Company Uses The Truman Show As Inspiration For Middle Management Problem

An ambitious CEO who wanted to create massive cultural change has come up with a very innovative method.

New CEO, Jane Fox, entered a company that was highly resistant to change.  Previous efforts to bring about cultural change had been plagued by a very comfortable layer of middle management who did not see the need to shift from a very hierarchical setup to a more modern, dynamic, agile and resilient organism.

What was the solution?  The entire middle management of nearly 3000 people, have unwittingly been cast as the stars of the company’s own version of The Truman Show.

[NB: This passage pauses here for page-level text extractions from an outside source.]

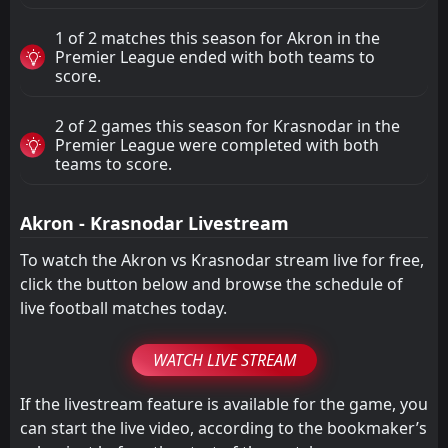
1 of 2 matches this season for Akron in the
Premier League ended with both teams to
score.
2 of 2 games this season for Krasnodar in the
Premier League were completed with both
teams to score.
Akron - Krasnodar Livestream
To watch the Akron vs Krasnodar stream live for free,
click the button below and browse the schedule of
live football matches today.
WATCH LIVE STREAM
If the livestream feature is available for the game, you
can start the live video, according to the bookmaker’s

Jane said: “they come to work like everyone else, they sit in their offices and go about their normal business, but all emails and phone calls are intercepted by Artificial Intelligence chatbots that sound and act like real people… the entire workforce and business environment is simulated.

“We have a couple of geeks running the whole thing, they throw in a crisis every few days, you know, like a new competitive offering, or a supply chain issue… it’s funny to see the peak in ‘corrective actions’ sent out by the managers just after such kind of simulated crisis… most of them are never followed up before the next crisis is thrown in.

“My favourite thing is when they start demanding new KPIs to get more and more control, they just wind up in a mess and have to have a workshop where they argue with each other about who’s responsible for what and who’s fault it was that things went wrong.  The solution normally involves a matrix of responsibilities and accountabilities”.

The rest of the company now operates as a network organism where the remaining staff are free to voluntarily contribute to whatever business need is expressed.  Decisions are made locally where the information is known and the C-suite act as internal venture capitalists and coaches.

The cost of maintaining the Truman Show experiment is around 600M$/year, but this pails into insignificance when compared to the massive productivity increase and new innovations that company has seen since the real workers became empowered to act.